Thomas performed well at Perryville and earned a reputation as a tough commander who looked after his men, who referred to him as “Pap.” Although Thomas would become one of the finest army commanders to emerge during the war, he could not go home again. Thomas was disowned by his family for choosing the nation above his state. His sisters never mentioned him again and turned his portrait to the wall at the family homestead.
The Battle Ends
For the rest of the day, Longstreet’s troops attempted to break Thomas’s defensive position again and again, but Thomas stood firm. Bragg did not order Polk to assist Longstreet’s assaults on Snodgrass Hill and allowed the battle to end with the coming of darkness rather than with a decisive attack. Thomas, supported by the reserve, withdrew back to Chattanooga that night. Bragg did not pursue Thomas, nor did he take any action to clinch what appeared to be a significant victory.
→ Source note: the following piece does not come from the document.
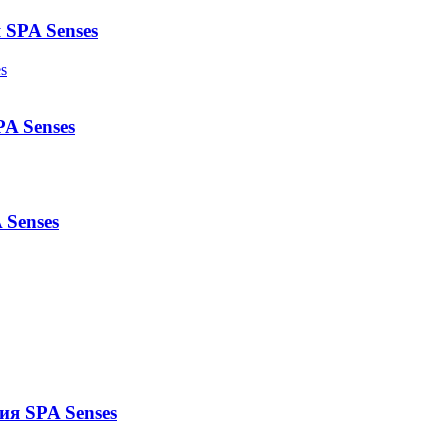
 SPA Senses
PA Senses
 Senses
ия SPA Senses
Standing on a mountain ridge overlooking Chattanooga and observing the confused mass of Union troops in and around Chattanooga, Bragg’s cavalry commander, Nathan Bedford Forrest, sent a message to the commander: “every hour is worth ten thousand men.” Forrest, like all the other army leaders, wanted Bragg to pursue the Yankees and drive the army like a wedge between Burnside and Rosecrans. This would force both to retreat, leaving Chattanooga back in Confederate hands and the road open for further offensive action. Unfortunately, Bragg did not believe he had won the battle. The number of casualties that his men had suffered unsettled him, and he had little interest in taking any decisive action. He moved forward and set up his troops around Chattanooga, locking Rosecrans and his 40,000 men in the town.
Battle Captain’s Report: The Battle of Chickamauga, September 18–20, 1863 Confederate Victory
Commanders: Union: Major General William S. Rosecrans, Army of the Cumberland, 57,000 men. Confederate: General Braxton Bragg, Army of Tennessee, 67,000 men.
Phase I: Rosecrans outmaneuvers Bragg and his army out of Chattanooga. Bragg retreats into Georgia. Rosecrans pursues, but thinking Bragg’s army has fallen apart, separates his three corps in rough mountainous territory; they cannot support one another if attacked. Bragg’s army, far from demoralized, is reinforced, including most of Longstreet’s corps from Lee’s army. Longstreet’s men have moved halfway across the Confederacy to join Bragg. Bragg prepares to attack the left flank of Rosecrans’s army.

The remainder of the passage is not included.